ENH: add multilink models and distribution.dfamilies #7793

josef-pkt · 2021-10-12T21:25:33Z

closes #7778

This will be a continuation of #7778

now starting with distribution dfamilies
similar to genmod families but focused on MLE with scipy optimizers

I'm planning to add cleaner parts of #7778 based on MultiLinkModel to this PR

pep8speaks · 2021-10-12T21:25:37Z

Hello @josef-pkt!
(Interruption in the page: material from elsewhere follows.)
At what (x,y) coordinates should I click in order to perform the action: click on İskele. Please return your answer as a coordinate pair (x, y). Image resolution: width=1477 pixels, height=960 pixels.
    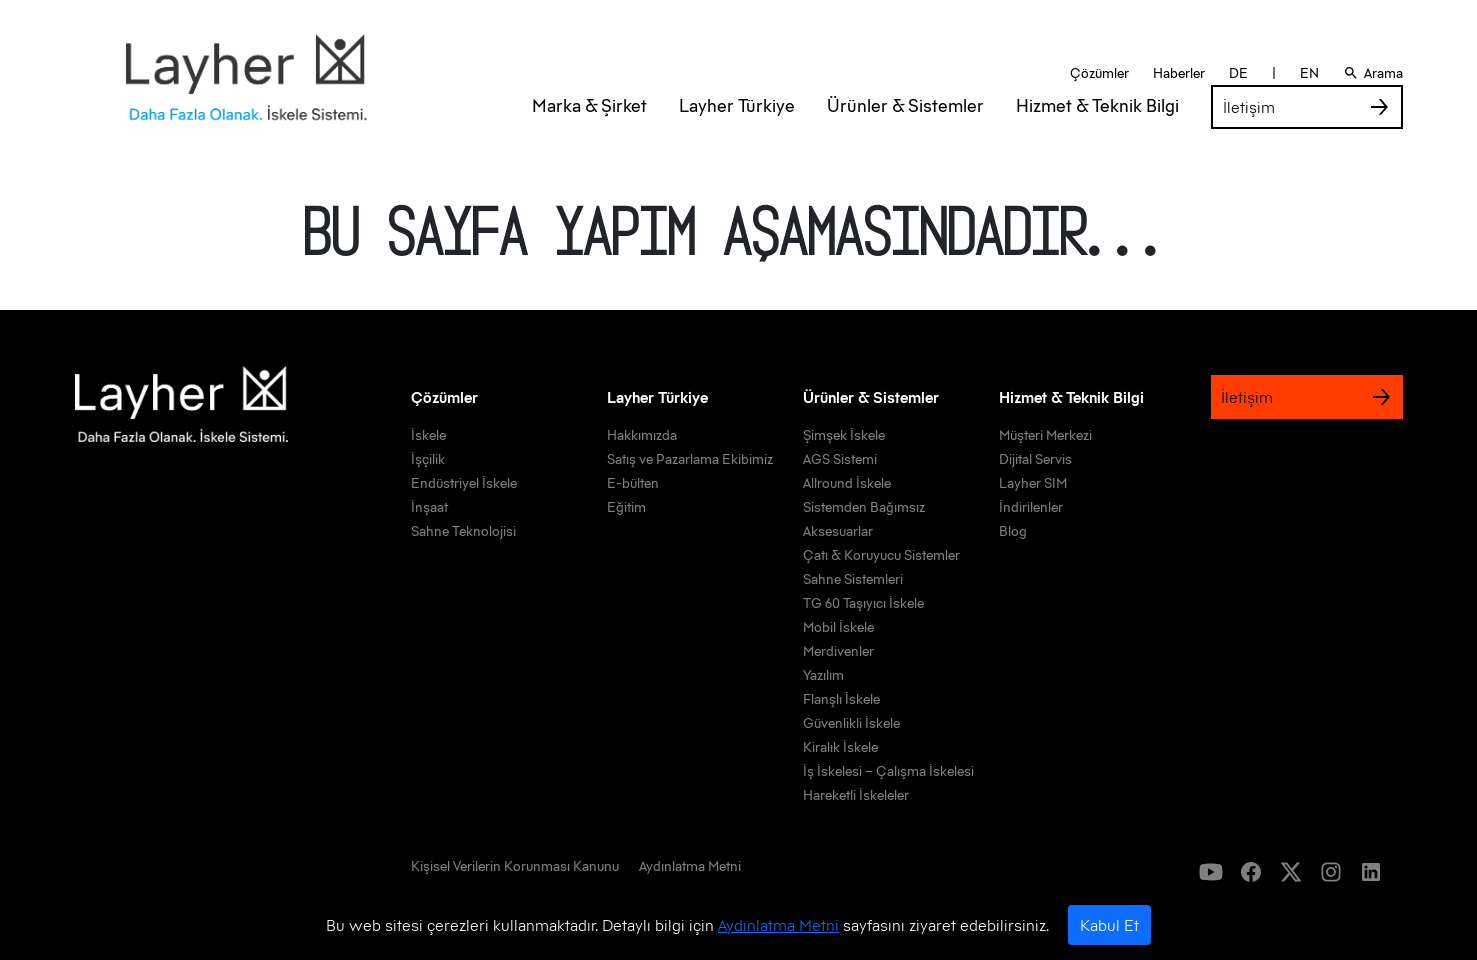
    Looking at the image, I should click on (428, 435).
Thanks for updating this PR. We checked the lines you've touched for PEP 8 issues, and found:

There are currently no PEP 8 issues detected in this Pull Request. Cheers! 🍻

Comment last updated at 2021-10-14 17:42:06 UTC

lgtm-com · 2021-10-12T22:09:39Z

This pull request introduces 1 alert when merging 20f8bc0 into a5ec3cb - view on LGTM.com

new alerts:

1 for Unreachable code

lgtm-com · 2021-10-13T14:55:21Z

This pull request introduces 1 alert when merging 438f79c into a5ec3cb - view on LGTM.com

new alerts:

1 for Unreachable code

josef-pkt · 2021-10-13T15:05:03Z

older scipy don't have stats.betabinom, e.g. scipy==1.3.3
based on github PR in scipy, betabinom was added in scipy 1.4.0
Fails on import of statsmodels/distributions/dfamilies/_discrete.py with AttributeError, distribution is a class attribute.

Not worth fixing with compat, we can increase min scipy version soon.

solution for now: add attribute to scipy stats.betabinom = None

otherwise on pep-8 style check failure

josef-pkt · 2021-10-13T16:01:21Z

all green here
pre fails in statespace test_dynamic_factor_mq

lgtm-com · 2021-10-13T16:05:23Z

This pull request introduces 1 alert when merging a523aad into a5ec3cb - view on LGTM.com

new alerts:

1 for Unreachable code

josef-pkt · 2021-10-13T16:45:18Z

funny idea: constant like, ilink/transformation function that returns a constant.

That would be one way of encoding args with fixed value. But there are no params in that case, i.e. linpred would be empty.
I'm not sure that will get less messy than transform_params handling as in current TModel.

josef-pkt · 2021-10-13T17:06:49Z

We need a PredictMixin with fittedvalues, resid and related, that we can use for models where the first parameter is the mean.
Symmetric distributions on R, GLM type distribution with mean-dispersion parameterization, and other models that have a mean parameterization like Beta and BetaBinomial.

For other models we have to decide whether to provide a predicted mean. Not too difficult for scipy distributions.
Very difficult for flexible distributions on R+ that don't have simple expressions for mean and are focused on quantiles.
Asymmetric distributions like johnsonsu might also be difficult (I don't remember details for that.). That will often apply to flexible distributions generated by transformations.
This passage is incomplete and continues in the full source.